El sótano
Bajo el vestíbulo del hotel de Las Abejas, el antiguo sótano de un corsario se abre paso entre los cimientos. Tras las cajas, los armarios y los tableros para colgar herramientas se ven las paredes de granito. El techo se mantiene firme gracias a tres enormes vigas de madera hechas a mano, arrastradas hasta aquí desde algún viejo bosque bretón y levantadas varios siglos antes por caballos.
Una única bombilla proyecta sombras temblorosas por toda la habitación.
Werner Pfennig se sienta en una silla plegable frente a una mesa de trabajo, comprueba la batería y se pone los auriculares. La radio es un transceptor bidireccional de acero con una antena de 1,6 metros de banda que le permite comunicarse con un transceptor similar que se encuentra en la planta superior, otros dos equipos antiaéreos dentro de las murallas de la ciudad y con el comando de la guarnición subterránea al otro lado de la desembocadura del río.
El transceptor zumba mientras comienza a calentarse. A través de los auriculares escucha a un observador que lee coordenadas y a un soldado de la artillería que las repite. Werner se frota los ojos. A sus espaldas, hay diferentes tesoros confiscados y apiñados hasta el techo: tapices enrollados, relojes de pie, armarios y grandes cuadros de paisajes cuarteados y con grietas. En una repisa frente a Werner descansan ocho o nueve bustos de yeso cuyo origen no consigue determinar.
El gigantesco sargento del estado mayor Frank Volkheimer baja por la estrecha escalera de madera y agacha la cabeza para evitar golpearse con una de las vigas. Sonríe a Werner con amabilidad, se sienta en un sillón de respaldo alto tapizado en seda dorada y apoya el fusil en los muslos, donde apenas parece una batuta.
Werner pregunta:
—¿Ha comenzado?
Volkheimer asiente. Apaga su linterna y parpadea con unas pestañas que en la penumbra parecen de una delicadeza extraña.
—¿Cuánto va a durar?
—No mucho.
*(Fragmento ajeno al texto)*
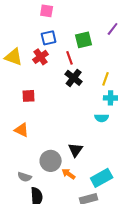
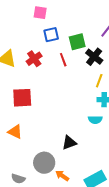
blue square: (49, 38) -> (51, 35), moved
black cross: (74, 78) -> (94, 57), moved
red square: (29, 96) -> (22, 98), size x1.5
black triangle: (76, 150) -> (69, 143), moved, turned 35

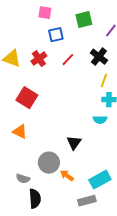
green square: (77, 42) -> (84, 20), moved
red line: (63, 60) -> (68, 60), turned 64
red square: (22, 98) -> (27, 98), turned 35
black triangle: (69, 143) -> (74, 143), turned -35

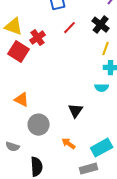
red cross: (39, 59) -> (38, 38), moved
red square: (27, 98) -> (19, 52), moved
gray circle: (49, 163) -> (39, 125), moved
gray semicircle: (23, 179) -> (13, 147), moved

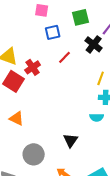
black cross: (101, 25) -> (94, 44), moved
orange triangle: (22, 100) -> (17, 118), moved

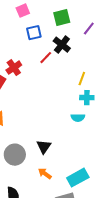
pink square: (42, 10) -> (23, 11), turned -32
black cross: (94, 44) -> (62, 45), moved
black triangle: (71, 140) -> (44, 147), moved

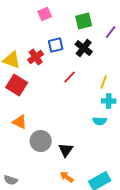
blue square: (34, 33) -> (56, 45), moved
red line: (46, 58) -> (70, 77), moved
red cross: (14, 68) -> (36, 57), moved
gray circle: (15, 155) -> (41, 141), moved

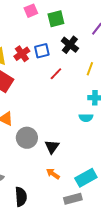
green square: (84, 21) -> (56, 19), moved
blue square: (56, 45) -> (42, 51), moved
yellow line: (104, 82) -> (90, 69), moved

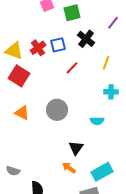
cyan semicircle: (86, 118) -> (97, 121), moved
gray circle: (27, 138) -> (57, 110), moved
black triangle: (52, 147) -> (76, 148), moved

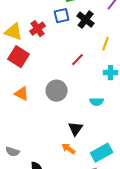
blue square: (58, 45) -> (62, 16), moved
red line: (72, 68) -> (78, 60), moved

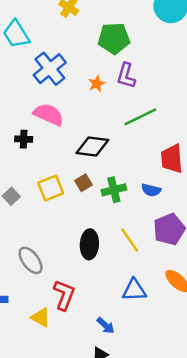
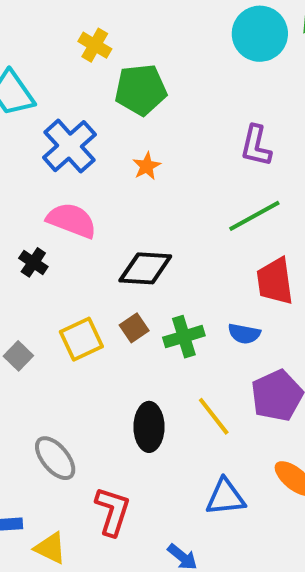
green pentagon: (114, 38) -> (141, 90), moved
purple L-shape: (126, 76) -> (256, 146), moved
green line: (140, 117) -> (254, 216), moved
black cross: (24, 139) -> (33, 262), turned 35
yellow triangle: (41, 317) -> (50, 548), moved

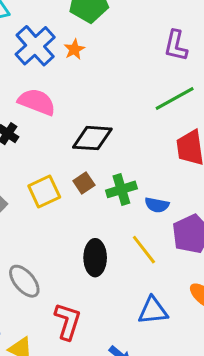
orange star: (147, 166) -> (74, 49), moved
blue semicircle: (244, 334) -> (157, 205), moved

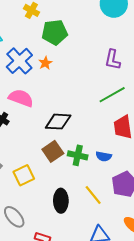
brown square: (84, 183) -> (53, 151), size x1.5
green cross: (121, 189) -> (78, 155), turned 30
yellow square: (44, 191) -> (24, 175), moved
blue semicircle: (157, 205) -> (104, 156), moved

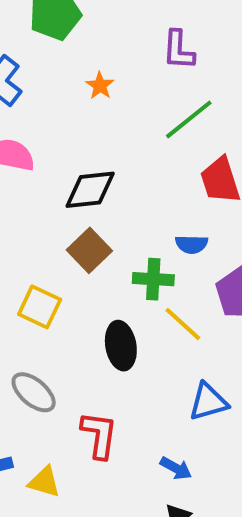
orange star: (45, 63) -> (100, 86), moved
green cross: (78, 155) -> (153, 279), moved
yellow square: (24, 175) -> (40, 307), turned -30

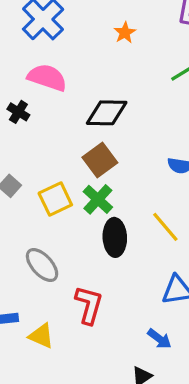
green cross: (153, 279) -> (98, 199), moved, turned 32
yellow square: (40, 307) -> (55, 199), turned 32
blue arrow: (176, 468) -> (159, 339), moved

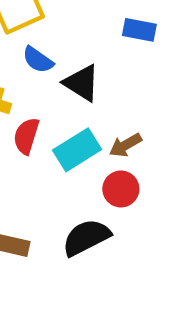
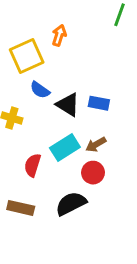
blue rectangle: (139, 30) -> (99, 103), moved
red semicircle: (26, 136) -> (33, 165), moved

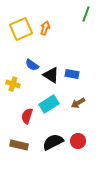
yellow square: (27, 56) -> (21, 29), moved
brown arrow: (96, 145) -> (78, 103), moved
red circle: (93, 173) -> (78, 141), moved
Aquí abajo estamos a salvo.
Por último llega el ingeniero Bernd. Es un hombre pequeño, de pelo castaño y desaliñado. Tras pasar cierra la puerta del sótano, echa el pestillo y se sienta a mitad de la escalera de madera con gesto sombrío; es difícil saber si se trata de miedo o determinación.
Al cerrar la puerta, el ruido de las sirenas se suaviza. Por encima de sus cabezas titila la bombilla del techo.
«Agua», piensa Werner. «Se me ha olvidado el agua».
Se oye un segundo ataque antiaéreo desde algún rincón distante de la ciudad y luego le vuelve a tocar el turno al 88 de arriba, estentóreo, mortal. Werner escucha el sonido del proyectil abriéndose camino en el cielo. Del techo se desprende una cascada de polvo. A pesar de los auriculares Werner oye cantar a los austriacos.
… auf d’Wulda, auf d’Wulda, da scheint d’Sunn a so gulda…
Volkheimer se rasca distraído una mancha en los pantalones. Bernd expulsa el aire de sus pulmones entre las manos ahuecadas. El transceptor cruje mientras transmite la velocidad del viento, la presión del aire, los recorridos. Werner piensa en su casa; en frau Elena inclinada sobre sus pequeños zapatos, haciendo nudos dobles en cada cordón; en las estrellas girando al otro lado de la buhardilla; en su hermana menor, Jutta, con el edredón sobre los hombros y el auricular de una radio apretado contra la oreja izquierda.
Cuatro pisos más arriba los austriacos introducen otro proyectil en la recámara humeante del 88, controlan el travesaño y se cubren los oídos cuando el cañón descarga, pero abajo Werner escucha solo las voces de la radio de su infancia. «La Diosa de la Historia miró abajo, hacia la Tierra. Solo a través de los fuegos más poderosos se puede alcanzar la purificación». Ve un campo de girasoles agonizantes, una bandada de mirlos alzándose desde un árbol como un estallido.